No matter when or who you undertake this quest with, it was designed purposefully by the team to provide you deeper understanding of these characters using a theme that has meaning to all of them.
Showcasing character growth
Side quests are by definition optional, so Santa Monica Studio also had to consider how to make undertaking them feel consistent with Kratos’ character. Part of his arc since the last game has been a gradual evolution from stoic pragmatist to a more nurturing and compassionate father. Though Kratos underwent a great deal of personal growth in God of War (2018), the team knew it would feel inauthentic to have him take on any old request just for the sake of being nice:
“It was that softening of Kratos that made it possible for us to have side quests,” DiMento said. “I don’t think they would have worked with the laser-focused killing machine he once was in the previous games. But we kept his stoicism intact by giving him personal reasons to partake in these side quests.”

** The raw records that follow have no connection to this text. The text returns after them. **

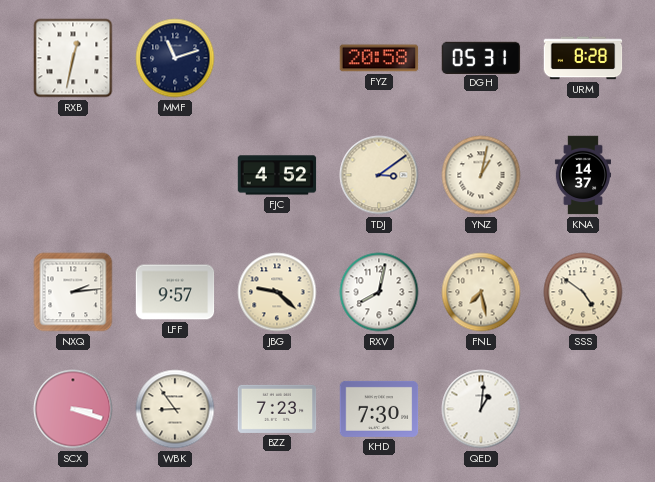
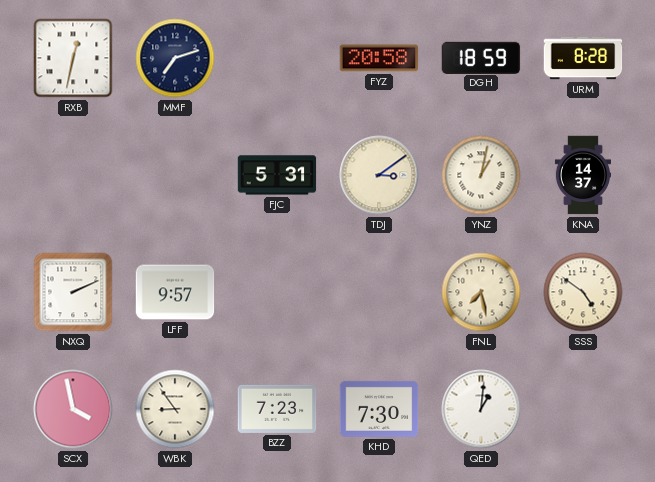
MMF: 11:12 -> 7:12
DGH: 05:31 -> 18:59
FJC: 4:52 -> 5:31
NXQ: 2:14 -> 2:11
JBG: 9:22 -> none
RXV: 8:02 -> none
SCX: 3:18 -> 3:58
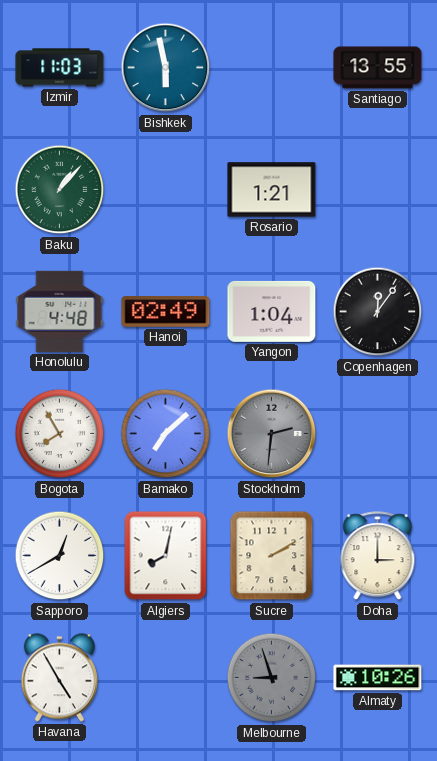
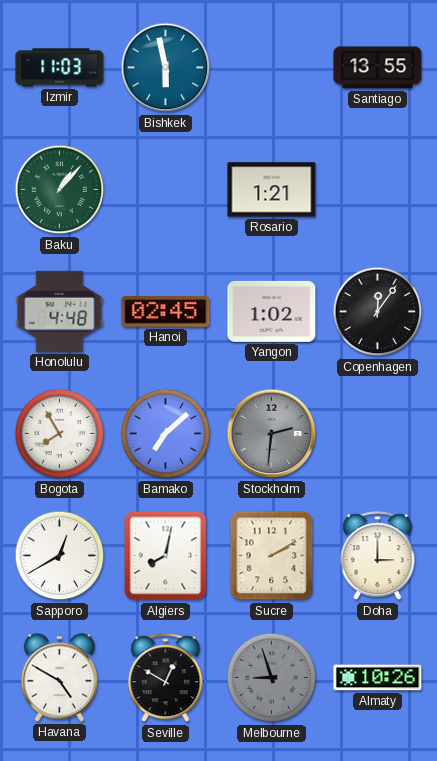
Hanoi: 02:49 -> 02:45
Yangon: 1:04 -> 1:02
Havana: 4:55 -> 4:50
Seville: none -> 12:50
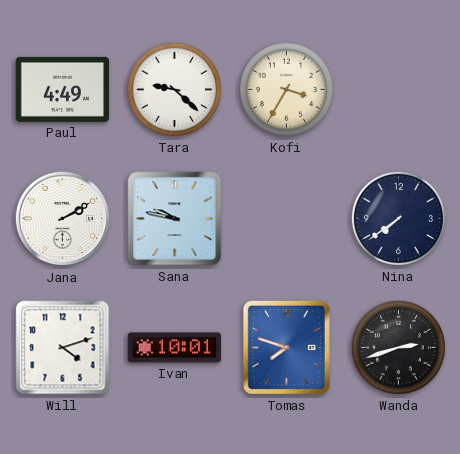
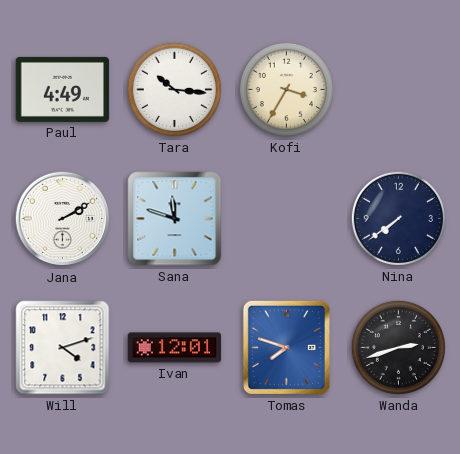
Tara: 9:22 -> 10:16
Sana: 9:47 -> 11:48
Ivan: 10:01 -> 12:01
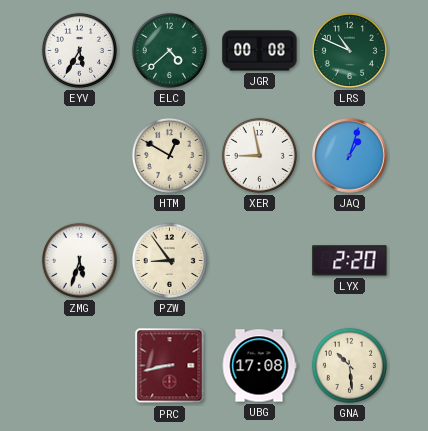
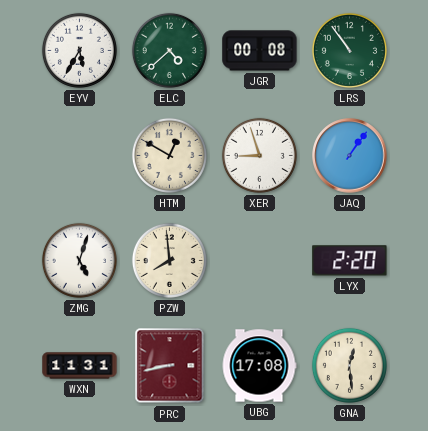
LRS: 10:49 -> 10:54
XER: 8:58 -> 8:57
JAQ: 1:03 -> 1:06
ZMG: 5:33 -> 5:03
PZW: 8:54 -> 7:59
WXN: none -> 11:31
GNA: 10:29 -> 12:29
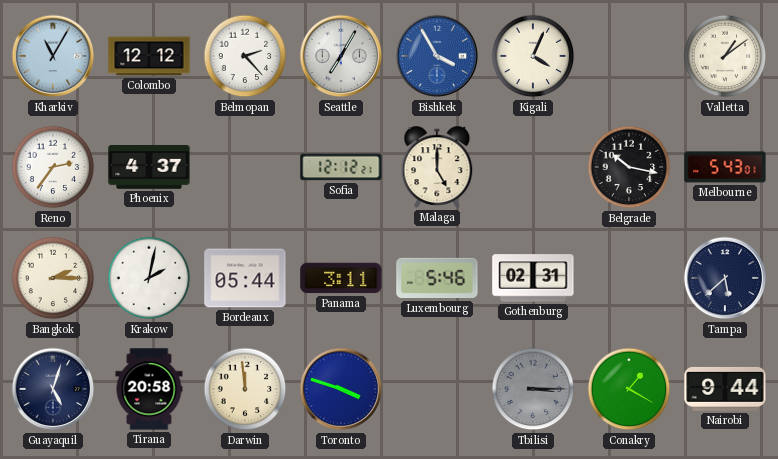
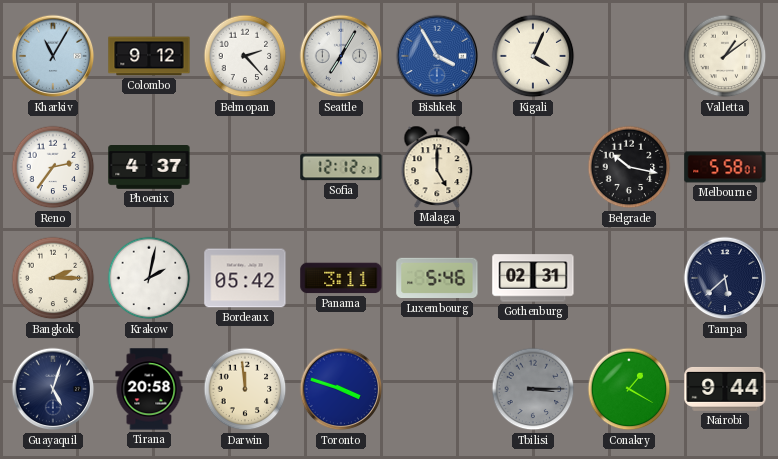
Colombo: 12:12 -> 9:12
Melbourne: 5:43 -> 5:58
Bordeaux: 05:44 -> 05:42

“There generally tended to be an ulterior motive for him doing good. Otherwise, it would have felt false.” Gaubert continued. “Especially in the early parts of the game where he’s less altruistic and more protective of what he has. But in the post-game, the implication is that he is doing these side quests for unselfish reasons. So, building in those motivations from the get-go helped reduce the number of alternate lines we would have to write to account for his shifting motivations throughout the main story.”
The Secret of Sands is one of those Favors that sees Kratos doing a good deed for both personal and altruistic reasons. Beginning with Atreus hearing a cry of pain, the quest sends the group out on an adventure to free a creature called a Hafgufa from a tendril prison. The Secret of Sands is the first half of a two-parter that concludes with The Song of Sands; both reveal the extent of Kratos’ growth as a father and how he has grown more considerate of Atreus’ personal values:
“Kratos’ character growth continues as you choose to go off the beaten path and do the side quests. I think that’s something both the player and Kratos can realize along the way.” DiMento said. “In The Secret of Sands and The Song of Sands, if you do that story with Atreus, has him constantly asking Kratos, ‘Why are we doing this? Why do you want to help this animal?’ And then you get this really beautiful punchline-like moment of Mimir being like, ‘He’s doing this just because he wants to spend time with you.’”

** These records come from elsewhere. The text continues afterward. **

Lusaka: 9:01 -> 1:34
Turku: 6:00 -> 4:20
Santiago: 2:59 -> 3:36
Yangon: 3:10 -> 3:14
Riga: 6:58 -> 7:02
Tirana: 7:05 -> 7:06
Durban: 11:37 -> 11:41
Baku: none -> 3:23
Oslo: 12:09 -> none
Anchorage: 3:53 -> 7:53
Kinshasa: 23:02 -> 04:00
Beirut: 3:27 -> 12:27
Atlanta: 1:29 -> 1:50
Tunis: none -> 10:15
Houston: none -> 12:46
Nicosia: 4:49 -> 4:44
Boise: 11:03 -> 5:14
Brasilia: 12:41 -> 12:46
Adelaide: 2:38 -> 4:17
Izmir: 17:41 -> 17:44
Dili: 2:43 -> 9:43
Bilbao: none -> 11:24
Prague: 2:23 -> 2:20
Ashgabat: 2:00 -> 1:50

Throughout this Favor, you are given additional nuance that explores just how much Kratos and Atreus’ relationship has evolved over the years. Because Kratos has been able to learn and grow as a character, he demonstrates not only a deeper understanding of what is important to his son, but also the proactive desire to act upon it without Atreus asking. Kratos ultimately helps the Hafgufa because he wants to spend time with Atreus doing something he knows is important to his son.
A team effort
Santa Monica Studio’s work implementing these side quests can’t be overstated. Gaubert highlighted how amazing it is to bring more life to the game and emphasize its themes by spending extra narrative time with its characters. And as DiMento states, it’s all thanks to the collaborative work of the entire team.

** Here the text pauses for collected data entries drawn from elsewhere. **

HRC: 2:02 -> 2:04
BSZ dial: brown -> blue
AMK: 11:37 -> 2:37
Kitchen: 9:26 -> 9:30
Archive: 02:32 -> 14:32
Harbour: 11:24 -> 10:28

“The people at the studio across the board just have such a high bar for what we’re doing,” DiMento said. “We’re all just motivated by this desire to do great work. Being able to bring so many departments together to create this content and to do it in a way that was a little different than the critical path. To make the most of what we had was incredibly satisfying.”
God of War Ragnarök is available now on PlayStation 4 and PlayStation 5.